**MATERIAL SUPPLIED:**
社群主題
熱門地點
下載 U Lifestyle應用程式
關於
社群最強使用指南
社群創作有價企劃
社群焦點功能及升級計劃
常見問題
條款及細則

**WORK REQUEST:**
An exact copy of the listing is the goal. Transcribe it in full.

**COMPLETED EXERCISE:**
社群主題
熱門地點
下載 U Lifestyle應用程式
關於
社群最強使用指南
社群創作有價企劃
社群焦點功能及升級計劃
常見問題
條款及細則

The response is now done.